I think that the New Testament tells us two broad messages about the role of women within the church and a third that relates more broadly to gender, and maybe specifically to marriage. Here I will deal with the first two and leave the third to a later post.

The first message I pick up is that women were clearly active and present in many, and probably all areas of the early life of the church. Men are clearly the dominant force in the early church and they are the witnesses that we look to in the letters of Paul, the ministry of Peter and the training of Timothy. But women had a role too and from the hints we pick up about Phoebe, Junia and Priscilla their role was significant. Junia was described as highly regarded among the apostles.

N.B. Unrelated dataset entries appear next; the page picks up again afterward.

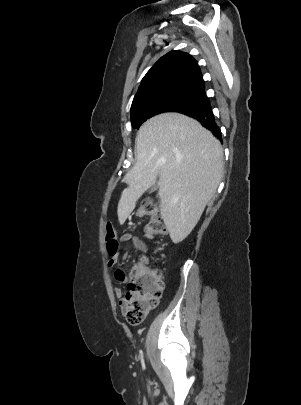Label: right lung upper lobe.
<instances>
[{"mask_svg":"<svg viewBox=\"0 0 301 405\" xmlns=\"http://www.w3.org/2000/svg\"><path fill=\"white\" fill-rule=\"evenodd\" d=\"M175 88H189L205 93L197 61L181 51L167 53L151 67L142 79L131 107L146 96Z\"/></svg>","mask_w":301,"mask_h":405,"instance_id":"1","label":"right lung upper lobe"}]
</instances>
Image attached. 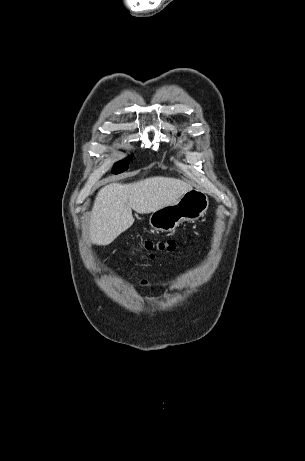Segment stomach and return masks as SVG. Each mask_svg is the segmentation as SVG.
<instances>
[{
	"label": "stomach",
	"mask_w": 305,
	"mask_h": 461,
	"mask_svg": "<svg viewBox=\"0 0 305 461\" xmlns=\"http://www.w3.org/2000/svg\"><path fill=\"white\" fill-rule=\"evenodd\" d=\"M208 206V196L201 191L192 189L172 205L152 212L149 224L155 230L170 232L183 221H194L204 216Z\"/></svg>",
	"instance_id": "stomach-1"
}]
</instances>
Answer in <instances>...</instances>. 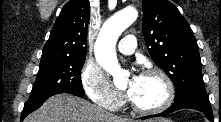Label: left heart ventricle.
<instances>
[{
	"label": "left heart ventricle",
	"mask_w": 221,
	"mask_h": 122,
	"mask_svg": "<svg viewBox=\"0 0 221 122\" xmlns=\"http://www.w3.org/2000/svg\"><path fill=\"white\" fill-rule=\"evenodd\" d=\"M131 80L128 82V89ZM130 98L140 107L151 108L158 106L165 98V87L157 76H140Z\"/></svg>",
	"instance_id": "obj_1"
}]
</instances>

Scott McKnight has investigated this particular lady’s history and how through many centuries she was exorcised from the text and turned into a man. Women read scripture in public, helped instruct apostles, they hosted churches, they financed ministries, and as an apostle, which Junia was, would have planted churches. The churches we know now cannot easily be compared to those of the first century so working out which roles in our present churches they would occupy if they lived now, or if our churches existed then is a tricky exercise. So instead, I’ll satisfy myself with a broad description that women were significantly involved in the life and leadership of the early church.

The second message is that there are clear prohibitions on the activity of women in the early church. Mostly this involves women not being permitted to speak in church and have authority over men, but it also addresses head-wear and make-up. These, as the most explicit commands relating to gender and the church, have traditionally won the day, and are certainly hard to ignore.

Other arguments are also marshalled against allowing women to occupy positions of leadership which I believe to be spurious and distracting, for example citing the male only membership of Jesus’ twelve disciples. While true as fact it means nothing, absence does not confer endorsement. I would take the issue of slavery as a parallel, Jesus did not speak out against slavery, that does not mean he condones the practice.

Another that I find hard to give credence to is the use of the masculine pronoun when referring to apostles and teachers, and the command that they should be the husband of one wife. Firstly, I see very few churches refusing to permit single men in positions of leadership, even if they would not allow women to occupy them. Secondly, lets play a little game of futurism. In a few centuries time records of the Conservative Party in the early twenty-first century come to light. Historians debate whether or not the party allowed women to hold the post of chairman, after all, the title suggests it refers explicitly to a man. The problem comes with the records of Sayeeda Warsi, otherwise recognisable as a woman, but described as a chairman. What are we to think, that this was in fact a man?

As I summarise very briefly the theological landscape surrounding gender and the church I think we have to hold two apparently contradictory messages and decide where that leaves us. One, women were in positions of responsibility and leadership in the early church, secondly that women are instructed not to teach.

The problems that I have with drawing too heavily from the passages that tell of women not speaking in church is that our adherence to them, even in churches that place strict confines on the roles a woman can take, is patchy. For example, very few churches operate a mandatory policy of head-scarves for women. Nor do churches insist women must be completely silent in church as passages in 1 Corinthians 14 and 1 Timothy 2 suggest. The point I am making is that even in conservative churches these passages are parsed and interpreted before application.

It seems to me that one of these themes must be wrong, or at least wrongly applied if interpreted as a universal command. And I think that’s where we start to get towards some sort of resolution, for me it is easier to see how the commands requiring women to be silent and not teach men are reflective of specific situations in the early church. It is hard to write off the practice and ministry of women who are commended as highly regarded. Quite where this leaves us I am not certain, but it does show the direction in which I am travelling.